Book Review: Transformative Assessment, by W. James Popham

Unlike the majority of short paperbacks published by ASCD, this book does not seem to lend itself so well to use in very brief meetings with teachers or teacher candidates.  While many ASCD titles work well on weekend retreats or for “introduction, discussion, and application” in a one-day workshop, this one may need to be used in several meetings. 

Because of the complicated presentation of the four major levels of formative assessment and the steps to using each one, presenters or teacher-educators may wish to assign a chapter and then cover it separately from others.  The problem with adding so much complicated work to a busy teacher’s workday or semester is that a teaching tool meant to improve one’s teaching can have an adverse effect: it can confuse educators to the point that they give up trying to use it.
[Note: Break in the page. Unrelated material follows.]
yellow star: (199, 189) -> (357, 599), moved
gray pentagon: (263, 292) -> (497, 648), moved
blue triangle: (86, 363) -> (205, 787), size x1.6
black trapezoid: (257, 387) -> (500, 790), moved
The author tells us there are four different levels of formative assessment, starting with the teacher’s strategies for checking on students’ ongoing mastery of concepts and ranging all the way to schoolwide implementation of the process.  He tells us of the development of the term and shows the interest in this process, starting with work done by the Council of Chief State School Officers.  Growing out of the work on formative assessment is Popham’s work with “transformative” aspects of assessment, meaning the ways in which a school can be changed at those four levels.     
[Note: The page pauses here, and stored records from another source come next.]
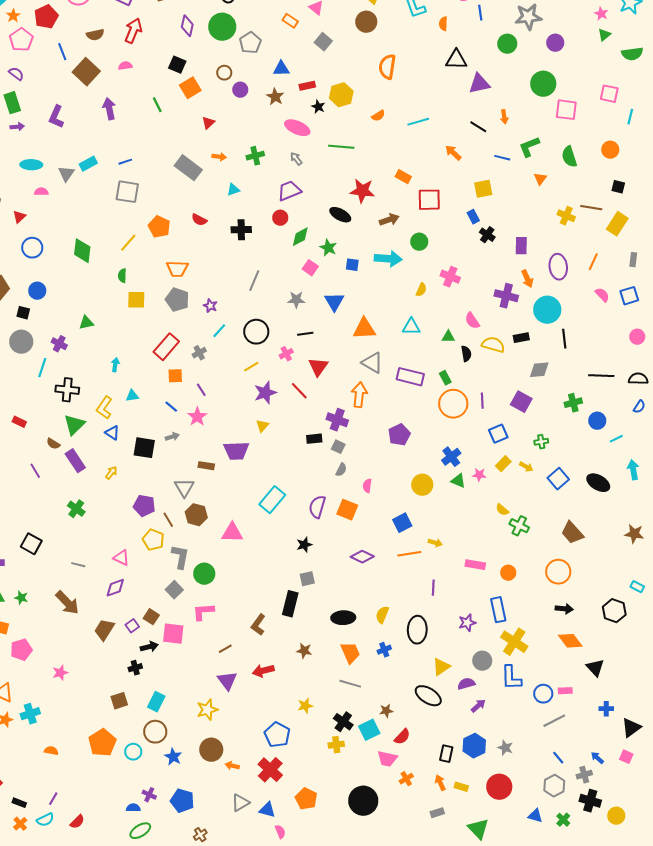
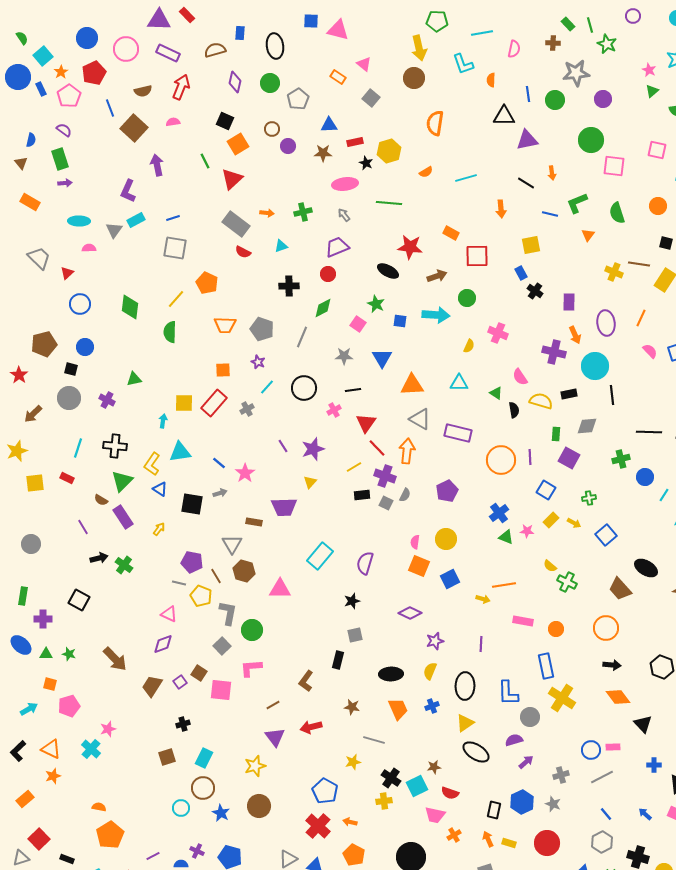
blue line: (480, 13) -> (528, 94), moved
green circle: (222, 27) -> (270, 83), size x0.7
brown star: (275, 97) -> (323, 153), turned -30
purple L-shape: (56, 117) -> (128, 191), moved
red triangle: (208, 123) -> (232, 179), moved, size x1.6
pink ellipse: (297, 128) -> (345, 184), turned -30
orange arrow: (453, 153) -> (501, 209), turned -138
red semicircle: (199, 220) -> (243, 252), moved
green diamond: (300, 237) -> (323, 308), moved
green semicircle: (122, 276) -> (170, 332), size x1.5
yellow square: (136, 300) -> (184, 403), moved
gray pentagon: (177, 300) -> (262, 329), moved
green triangle: (448, 337) -> (496, 393), turned 32
yellow line: (251, 367) -> (354, 467), moved
cyan line: (42, 368) -> (78, 448), moved
orange square: (175, 376) -> (223, 370), moved
green rectangle: (445, 378) -> (556, 434), moved, turned 32
purple line: (201, 390) -> (283, 446), moved
red line: (299, 391) -> (377, 448), moved
cyan triangle: (132, 396) -> (180, 452), size x1.6
blue square: (498, 434) -> (546, 490), turned -36
cyan line: (616, 439) -> (664, 495), turned -32
gray semicircle: (341, 470) -> (405, 495), moved
black ellipse: (598, 483) -> (646, 568), moved
yellow circle: (422, 485) -> (446, 539), moved
orange square: (347, 510) -> (419, 566), moved
orange line: (409, 554) -> (504, 585), moved
gray line: (78, 565) -> (179, 583), moved
black rectangle: (290, 604) -> (338, 660), size x0.7
purple star: (467, 623) -> (435, 641), moved
black arrow: (149, 647) -> (99, 558), moved
yellow triangle: (441, 667) -> (465, 723), moved
blue L-shape: (511, 678) -> (508, 693), moved
gray line: (350, 684) -> (374, 740), moved
cyan cross: (30, 714) -> (91, 749), moved, turned -30
red semicircle: (402, 737) -> (450, 793), turned 66
orange pentagon: (102, 743) -> (110, 835), moved
orange arrow: (232, 766) -> (350, 822), moved
gray cross: (584, 775) -> (561, 775), moved
purple line: (53, 799) -> (153, 856), moved, turned 32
Popham here presents a helpful but difficult explanation of formative assessment, beginning by explaining that this process is one used by teachers as a way to monitor student learning and by students as a way to assess whether they are digesting the pieces of information being covered by the teacher.  It has a constructivist aspect to it, in that the students are supposed to get better as figuring out what they should know and how they should be able to show it.

Murky begets murky, though, and on top of the four different levels of formative assessment there are different stages that need to be given attention.  This makes the confusion a little more pointed, and it may be that many busy educators simply don’t have the energy to focus on what is being proposed here.  There is, however, a very clear discussion of how standardized testing works, and why 1) it is not a form of formative assessment; 2) it does not necessarily reflect good teaching; and 3) it does not necessarily improve in a building where educators have embraced the strategies and principles of formative assessment.

The above negative points having been made, I would recommend that you regard this text as a good resource and a decent overview of formative assessment and Popham’s version of it.  However, you as teacher educators and classroom experts in your own right will have to decide whether you have a good use for this short book.  I might use it as optional reading in an advanced course for students who would have experience teaching and who could critique it for themselves.